As a writer, journalist, critic, and teacher, he has taught in Kings' College of the University of London, Washington State University (Pullman Campus), the University of Puerto Rico in Río Piedras, and Columbia University in New York. He was a Fellow at the Woodrow Wilson Center in 1980. He has been the recipient of many literary prizes, among them are the Barral Prix Biblioteca Breve (1962), the Premio de la Crítica Española (1963 and 1966), the Premio Nacional de la Novela, the Premio Internacional de Literatura Rómulo Gallegos (1967), the Premio del Instituto Italo Latinoamericano (Italy, 1982), the Ritz Paris Hemingway Award (1985), the Prince of Asturias Prize for Literature, and the Cervantes Prize, and has been appointed Doctor Honoris Causa in several universities worldwide. Vargas Llosa was on the guest list for the 2004 royal wedding of Spanish Prince Felipe of Asturias and Letizia (now Spain's King and Queen).
In 1990, he became the only Peruvian with an international literary reputation to run for President of his country. Llosa wrote about his ultimately unsuccessful attempt at winning the presidency, linking it with his childhood and career, in his work A Fish in the Water: a Memoir (1994), where he talks about the discovery of his calling as a writer as a way to oppose parental authoritarianism. In 1996 he was one of the founding members of the Fundación Hispano Cubana, an organization which aims to maintain, reinforce, and develop the links which have existed for over 500 years between the Cuban and Spanish people. He strongly believes that the Spanish language is expanding to other linguistic latitudes in Britain and the United States.
Despite the devoted audience he enjoys in many languages, his numerous literary prizes, and all the honorary degrees conferred upon him, Vargas Llosa has always felt a constant need to test and retest his creative powers.

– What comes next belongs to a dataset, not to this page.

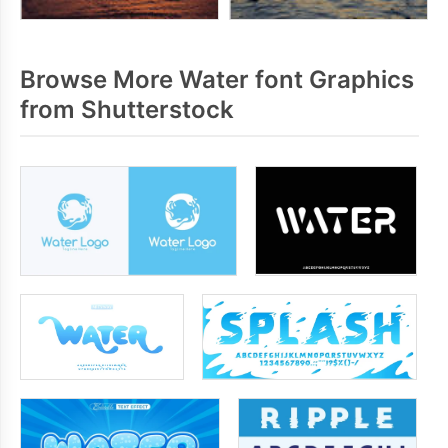
Browse More Water font Graphics
from Shutterstock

He sees himself today in full creative mode, and said that if one believes he has already done his best work, one would descend into "decadence," so the healthiest attitude is to keep believing that "the best is yet to come."

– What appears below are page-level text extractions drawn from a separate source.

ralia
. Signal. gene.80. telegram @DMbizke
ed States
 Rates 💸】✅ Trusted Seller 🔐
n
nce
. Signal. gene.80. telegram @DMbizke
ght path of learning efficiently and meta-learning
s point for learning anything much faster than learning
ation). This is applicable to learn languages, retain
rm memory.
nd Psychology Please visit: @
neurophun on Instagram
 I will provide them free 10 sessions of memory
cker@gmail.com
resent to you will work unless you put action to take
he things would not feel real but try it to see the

"Writing a novel," he says, "is a ceremony similar to a striptease. Just as the girl in the spotlight casts off her clothes and reveals her secrets one by one, the novelist bares his own intimate being through his novels."

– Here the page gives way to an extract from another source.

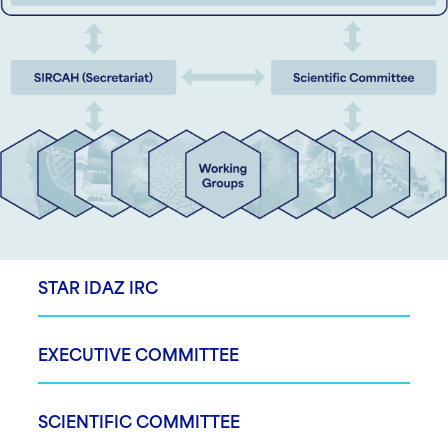
STAR IDAZ IRC
EXECUTIVE COMMITTEE
SCIENTIFIC COMMITTEE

His novels include La ciudad y los perros (1962; The Time of the Hero), La casa verde (1966; The Green House), Conversación en la catedral (1969; Conversation in The Cathedral), Elogio de la madrastra (1990; In Praise of the Stepmother), Lituma en los Andes (1993; Death in the Andes), Los cuadernos de don Rigoberto (1997; The Notebooks of Don Rigoberto), and, most recently, Cinco esquinas (2016; Five Corners).